TO DO> Copy out all of the entries below without any change.

INFORMATION SUPPLIED>
________________________

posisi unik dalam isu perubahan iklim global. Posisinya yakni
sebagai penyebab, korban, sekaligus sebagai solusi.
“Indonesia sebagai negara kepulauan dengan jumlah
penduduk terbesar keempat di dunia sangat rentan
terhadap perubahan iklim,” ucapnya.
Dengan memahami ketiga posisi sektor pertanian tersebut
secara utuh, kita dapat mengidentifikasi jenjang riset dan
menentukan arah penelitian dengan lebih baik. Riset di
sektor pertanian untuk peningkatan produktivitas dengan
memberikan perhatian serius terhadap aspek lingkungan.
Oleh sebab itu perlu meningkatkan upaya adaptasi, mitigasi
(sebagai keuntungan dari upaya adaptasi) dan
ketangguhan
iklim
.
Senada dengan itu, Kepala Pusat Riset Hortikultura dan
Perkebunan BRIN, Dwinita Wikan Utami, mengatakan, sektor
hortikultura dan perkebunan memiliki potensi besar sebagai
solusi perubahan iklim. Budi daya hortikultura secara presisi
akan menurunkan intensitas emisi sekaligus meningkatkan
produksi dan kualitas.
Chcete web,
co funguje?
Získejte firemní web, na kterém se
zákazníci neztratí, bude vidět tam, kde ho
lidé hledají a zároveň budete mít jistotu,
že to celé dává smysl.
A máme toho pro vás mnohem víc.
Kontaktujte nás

________________________

OUTPUT>
posisi unik dalam isu perubahan iklim global. Posisinya yakni
sebagai penyebab, korban, sekaligus sebagai solusi.
“Indonesia sebagai negara kepulauan dengan jumlah
penduduk terbesar keempat di dunia sangat rentan
terhadap perubahan iklim,” ucapnya.
Dengan memahami ketiga posisi sektor pertanian tersebut
secara utuh, kita dapat mengidentifikasi jenjang riset dan
menentukan arah penelitian dengan lebih baik. Riset di
sektor pertanian untuk peningkatan produktivitas dengan
memberikan perhatian serius terhadap aspek lingkungan.
Oleh sebab itu perlu meningkatkan upaya adaptasi, mitigasi
(sebagai keuntungan dari upaya adaptasi) dan
ketangguhan
iklim
.
Senada dengan itu, Kepala Pusat Riset Hortikultura dan
Perkebunan BRIN, Dwinita Wikan Utami, mengatakan, sektor
hortikultura dan perkebunan memiliki potensi besar sebagai
solusi perubahan iklim. Budi daya hortikultura secara presisi
akan menurunkan intensitas emisi sekaligus meningkatkan
produksi dan kualitas.
Chcete web,
co funguje?
Získejte firemní web, na kterém se
zákazníci neztratí, bude vidět tam, kde ho
lidé hledají a zároveň budete mít jistotu,
že to celé dává smysl.
A máme toho pro vás mnohem víc.
Kontaktujte nás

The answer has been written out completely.